Content starts

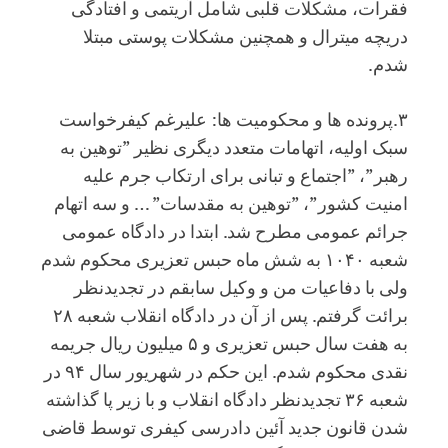
فقرات، مشکلات قلبی شامل آریتمی و افتادگی
دریچه میترال و همچنین مشکلات پوستی مبتلا
شدم.
۳.پرونده ها و محکومیت ها: علیرغم کیفرخواست
سبک اولیه، اتهامات متعدد دیگری نظیر ”توهین به
رهبر”، ”اجتماع و تبانی برای ارتکاب جرم علیه
امنیت کشور”، ”توهین به مقدسات” … و سه اتهام
جرائم عمومی مطرح شد. ابتدا در دادگاه عمومی
شعبه ۱۰۴۰ به شش ماه حبس تعزیری محکوم شدم
ولی با دفاعیات من و وکیل سابقم در تجدیدنظر
برائت گرفتم. پس از آن در دادگاه انقلاب شعبه ۲۸
به هفت سال حبس تعزیری و ۵ میلیون ریال جریمه
نقدی محکوم شدم. این حکم در شهریور سال ۹۴ در
شعبه ۳۶ تجدیدنظر دادگاه انقلاب و با زیر پا گذاشته
شدن قانون جدید آئین دادرسی کیفری توسط قاضی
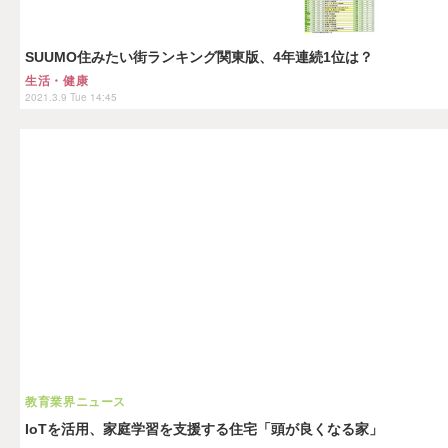
SUUMO住みたい街ランキング関東版、4年連続1位は？
生活・健康
2021.3.9 Tue 14:45
教育業界ニュース
IoTを活用、家庭学習を支援する住宅「頭が良くなる家」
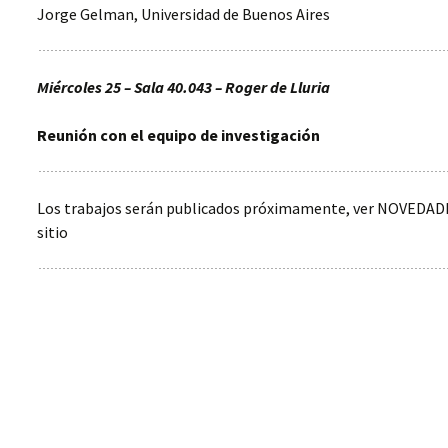
Jorge Gelman, Universidad de Buenos Aires
Miércoles 25 – Sala 40.043 – Roger de Lluria
Reunión con el equipo de investigación
Los trabajos serán publicados próximamente, ver NOVEDADE
sitio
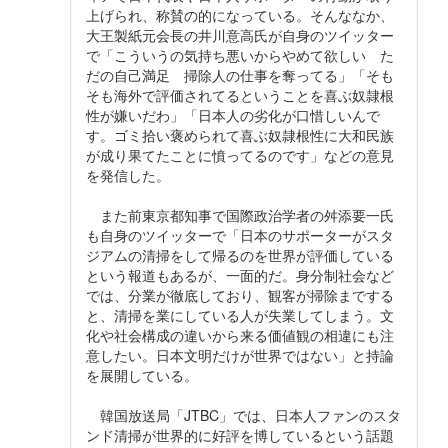
上げられ、称賛の的になっている。そんななか、
大王製紙元会長の井川意高氏が自身のツイッター
で「こういうの気持ち悪いからやめて欲しい た
だの自己満足 掃除人の仕事を奪ってる」「そも
そも海外で評価されてるということを喜ぶ奴隷根
性が嫌いだわ」「日本人の劣化が口惜しいんで
す。ゴミ拾い褒められて喜ぶ奴隷根性に大和民族
が成り果てたことに憤ってるのです」などの意見
を発信した。
また前東京都知事で国際政治学者の舛添要一氏
も自身のツイッターで「日本のサポーターがスタ
ジアムの清掃をして帰るのを世界が評価している
という報道もあるが、一面的だ。身分制社会など
では、分業が徹底しており、観客が掃除までする
と、清掃を業にしている人が失業してしまう。文
化や社会構成の違いから来る価値観の相違にも注
意したい。日本文明だけが世界ではない」と持論
を展開している。
韓国放送局「JTBC」では、日本人ファンのスタ
ンド清掃が世界的に好評を博しているという話題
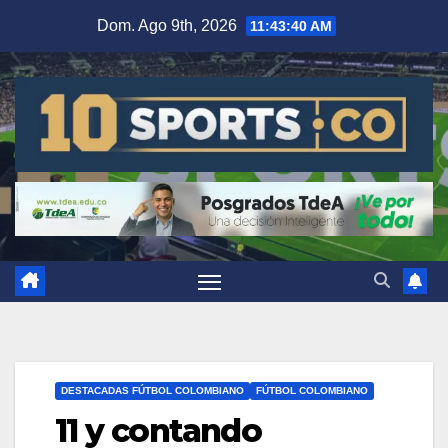
Dom. Ago 9th, 2026
11:43:40 AM
DESTACADAS FÚTBOL COLOMBIANO
FÚTBOL COLOMBIANO
11 y contando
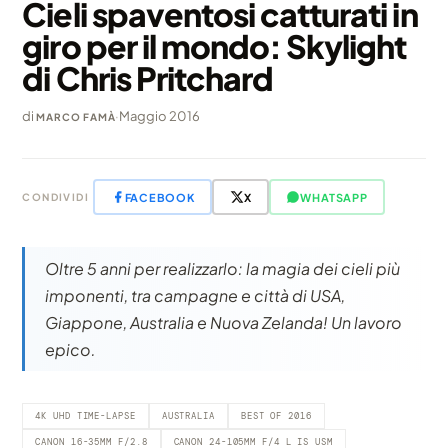
Cieli spaventosi catturati in
giro per il mondo: Skylight
di Chris Pritchard
di
·
Maggio 2016
MARCO FAMÀ
FACEBOOK
X
WHATSAPP
CONDIVIDI
Oltre 5 anni per realizzarlo: la magia dei cieli più
imponenti, tra campagne e città di USA,
Giappone, Australia e Nuova Zelanda! Un lavoro
epico.
4K UHD TIME-LAPSE
AUSTRALIA
BEST OF 2016
CANON 16-35MM F/2.8
CANON 24-105MM F/4 L IS USM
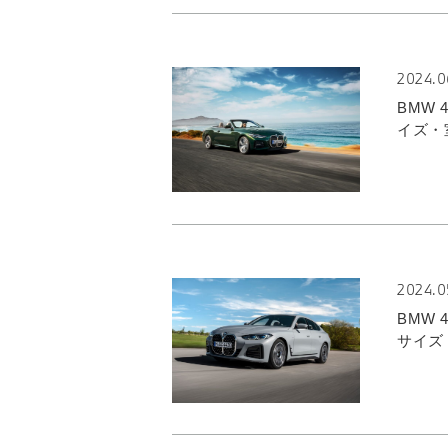
2024.0
BMW
イズ・
2024.0
BMW
サイズ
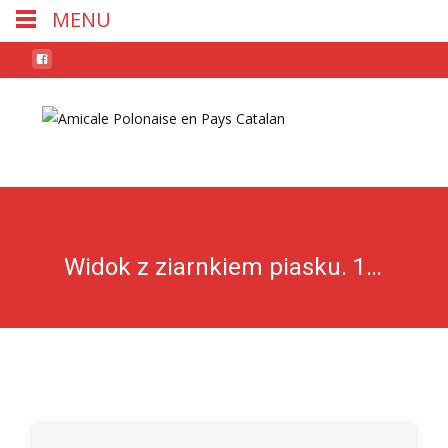
MENU
Skip
to
conten
Widok z ziarnkiem piasku. 102 wiersze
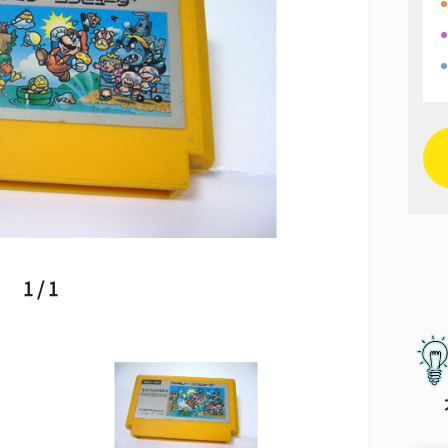
1 / 1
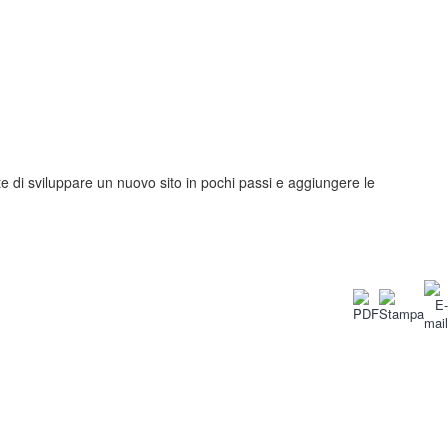
te di sviluppare un nuovo sito in pochi passi e aggiungere le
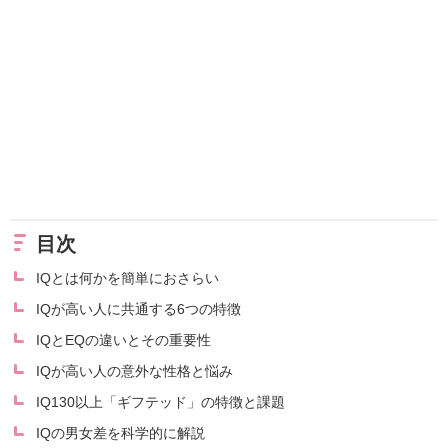
目次
IQとは何かを簡単におさらい
IQが高い人に共通する6つの特徴
IQとEQの違いとその重要性
IQが高い人の意外な性格と悩み
IQ130以上「ギフテッド」の特徴と課題
IQの男女差を科学的に解説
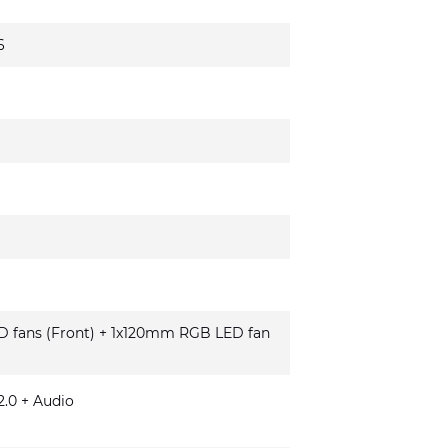
6
fans (Front) + 1x120mm RGB LED fan
.0 + Audio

Content ends

◆ **Your goal**
Leaving out the pictures, reproduce the whole listing above exactly.

◆ **Written response**
فقرات، مشکلات قلبی شامل آریتمی و افتادگی
دریچه میترال و همچنین مشکلات پوستی مبتلا
شدم.
۳.پرونده ها و محکومیت ها: علیرغم کیفرخواست
سبک اولیه، اتهامات متعدد دیگری نظیر ”توهین به
رهبر”، ”اجتماع و تبانی برای ارتکاب جرم علیه
امنیت کشور”، ”توهین به مقدسات” … و سه اتهام
جرائم عمومی مطرح شد. ابتدا در دادگاه عمومی
شعبه ۱۰۴۰ به شش ماه حبس تعزیری محکوم شدم
ولی با دفاعیات من و وکیل سابقم در تجدیدنظر
برائت گرفتم. پس از آن در دادگاه انقلاب شعبه ۲۸
به هفت سال حبس تعزیری و ۵ میلیون ریال جریمه
نقدی محکوم شدم. این حکم در شهریور سال ۹۴ در
شعبه ۳۶ تجدیدنظر دادگاه انقلاب و با زیر پا گذاشته
شدن قانون جدید آئین دادرسی کیفری توسط قاضی
SUUMO住みたい街ランキング関東版、4年連続1位は？
生活・健康
2021.3.9 Tue 14:45
教育業界ニュース
IoTを活用、家庭学習を支援する住宅「頭が良くなる家」
Jorge Gelman, Universidad de Buenos Aires
Miércoles 25 – Sala 40.043 – Roger de Lluria
Reunión con el equipo de investigación
Los trabajos serán publicados próximamente, ver NOVEDADE
sitio
上げられ、称賛の的になっている。そんななか、
大王製紙元会長の井川意高氏が自身のツイッター
で「こういうの気持ち悪いからやめて欲しい た
だの自己満足 掃除人の仕事を奪ってる」「そも
そも海外で評価されてるということを喜ぶ奴隷根
性が嫌いだわ」「日本人の劣化が口惜しいんで
す。ゴミ拾い褒められて喜ぶ奴隷根性に大和民族
が成り果てたことに憤ってるのです」などの意見
を発信した。
また前東京都知事で国際政治学者の舛添要一氏
も自身のツイッターで「日本のサポーターがスタ
ジアムの清掃をして帰るのを世界が評価している
という報道もあるが、一面的だ。身分制社会など
では、分業が徹底しており、観客が掃除までする
と、清掃を業にしている人が失業してしまう。文
化や社会構成の違いから来る価値観の相違にも注
意したい。日本文明だけが世界ではない」と持論
を展開している。
韓国放送局「JTBC」では、日本人ファンのスタ
ンド清掃が世界的に好評を博しているという話題
Dom. Ago 9th, 2026
11:43:40 AM
DESTACADAS FÚTBOL COLOMBIANO
FÚTBOL COLOMBIANO
11 y contando
Cieli spaventosi catturati in
giro per il mondo: Skylight
di Chris Pritchard
di
·
Maggio 2016
MARCO FAMÀ
FACEBOOK
X
WHATSAPP
CONDIVIDI
Oltre 5 anni per realizzarlo: la magia dei cieli più
imponenti, tra campagne e città di USA,
Giappone, Australia e Nuova Zelanda! Un lavoro
epico.
4K UHD TIME-LAPSE
AUSTRALIA
BEST OF 2016
CANON 16-35MM F/2.8
CANON 24-105MM F/4 L IS USM
2024.0
BMW
イズ・
2024.0
BMW
サイズ
MENU
Skip
to
conten
Widok z ziarnkiem piasku. 102 wiersze
1 / 1
te di sviluppare un nuovo sito in pochi passi e aggiungere le
目次
IQとは何かを簡単におさらい
IQが高い人に共通する6つの特徴
IQとEQの違いとその重要性
IQが高い人の意外な性格と悩み
IQ130以上「ギフテッド」の特徴と課題
IQの男女差を科学的に解説
6
fans (Front) + 1x120mm RGB LED fan
.0 + Audio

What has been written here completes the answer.